La cumbre climática de Belém, el COP30, ha echado el cierre con un acuerdo tan aguado que parece que quisiera disimular la sequía y el sobrecalentamiento que vive la Amazonía. De los majestuosos planes de crear una hoja de ruta para abandonar los combustibles fósiles y de parar la deforestación que anunció Brasil solo queda el Acelerador de Implementación que de manera voluntaria permitirá colaborar entre países. Todo en ese espantoso lenguaje diplomático que resulta de andar yendo y viniendo con borradores cuando nadie quiere comprometerse de verdad. Y mientras tanto, en otro continente, el G20 en Johannesburgo bendecía la militarización del mundo y mayor gasto en defensa. Una dicotomía insoslayable porque unos aprueban triplicar los fondos de adaptación para un mundo en llamas, mientras en el otro se invierte masivamente en guerras y conflictos que justifican la explotación energética y frenan específicamente las políticas climáticas.
Es imposible no sentir indignación. Con razones: la ciencia, esa que denosta la ultraderecha mundial y su negacionismo, es tajante mostrando que el 90% del CO₂ proviene de quemar fósiles. Los planes climáticos actuales nos llevan a más de 2,5°C de calentamiento. Y sin embargo, la opción de siquiera nombrar el problema central fue vetada por los petroestados y sus aliados. El miedo al fracaso colectivo y el imperativo de preservar el multilateralismo han impuesto un pacto de mínimos que beneficia a la economía depredadora.
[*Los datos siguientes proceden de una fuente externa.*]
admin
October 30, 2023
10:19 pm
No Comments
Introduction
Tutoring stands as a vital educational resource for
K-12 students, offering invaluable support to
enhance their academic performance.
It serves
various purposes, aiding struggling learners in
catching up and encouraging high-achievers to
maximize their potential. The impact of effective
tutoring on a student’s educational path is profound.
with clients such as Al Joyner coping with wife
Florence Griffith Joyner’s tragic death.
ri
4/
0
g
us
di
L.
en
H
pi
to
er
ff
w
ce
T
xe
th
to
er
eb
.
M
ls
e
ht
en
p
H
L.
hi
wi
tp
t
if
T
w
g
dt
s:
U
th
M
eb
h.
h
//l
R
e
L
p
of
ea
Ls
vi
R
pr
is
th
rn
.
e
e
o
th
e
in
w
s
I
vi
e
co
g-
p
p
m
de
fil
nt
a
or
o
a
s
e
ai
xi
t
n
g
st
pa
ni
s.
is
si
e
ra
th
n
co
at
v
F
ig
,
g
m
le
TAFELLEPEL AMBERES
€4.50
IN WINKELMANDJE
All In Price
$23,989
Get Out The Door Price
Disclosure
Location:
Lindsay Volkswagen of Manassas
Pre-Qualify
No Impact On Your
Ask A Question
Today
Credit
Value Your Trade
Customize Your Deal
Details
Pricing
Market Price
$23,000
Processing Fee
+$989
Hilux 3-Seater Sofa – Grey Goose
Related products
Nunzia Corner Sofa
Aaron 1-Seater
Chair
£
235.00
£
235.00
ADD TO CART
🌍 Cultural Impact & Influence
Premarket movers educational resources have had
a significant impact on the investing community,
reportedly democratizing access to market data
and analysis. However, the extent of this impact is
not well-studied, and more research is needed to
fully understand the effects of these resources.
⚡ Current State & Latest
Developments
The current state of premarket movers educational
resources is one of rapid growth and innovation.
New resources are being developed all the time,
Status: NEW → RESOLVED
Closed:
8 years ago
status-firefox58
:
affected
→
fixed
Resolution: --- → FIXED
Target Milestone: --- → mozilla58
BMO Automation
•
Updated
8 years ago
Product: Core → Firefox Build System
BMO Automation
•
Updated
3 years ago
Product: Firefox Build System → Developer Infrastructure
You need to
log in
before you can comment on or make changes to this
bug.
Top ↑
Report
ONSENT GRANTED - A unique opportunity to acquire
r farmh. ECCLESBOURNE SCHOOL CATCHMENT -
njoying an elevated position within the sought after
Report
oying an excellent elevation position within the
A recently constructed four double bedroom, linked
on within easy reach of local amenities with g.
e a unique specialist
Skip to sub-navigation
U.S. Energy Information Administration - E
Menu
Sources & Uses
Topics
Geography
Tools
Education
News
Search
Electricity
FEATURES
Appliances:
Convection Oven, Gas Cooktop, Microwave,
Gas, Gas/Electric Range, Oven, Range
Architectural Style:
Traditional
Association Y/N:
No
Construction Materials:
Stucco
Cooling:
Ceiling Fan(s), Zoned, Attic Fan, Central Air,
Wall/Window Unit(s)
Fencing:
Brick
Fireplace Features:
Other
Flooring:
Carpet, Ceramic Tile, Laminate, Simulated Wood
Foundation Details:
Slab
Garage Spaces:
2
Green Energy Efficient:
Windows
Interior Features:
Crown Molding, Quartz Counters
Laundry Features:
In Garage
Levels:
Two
La ciencia es clara, las catástrofes ya son cotidianas, pero el mundo inversor sigue apostando por la ruina. ¿Volveremos el año que viene a la COP31 en Antalya para comprobar que, de nuevo, no podemos pronunciar las palabras “combustibles fósiles” porque el negocio que los alimenta mueve demasiado dinero? El espejismo climático nos va a llevar a la ruina.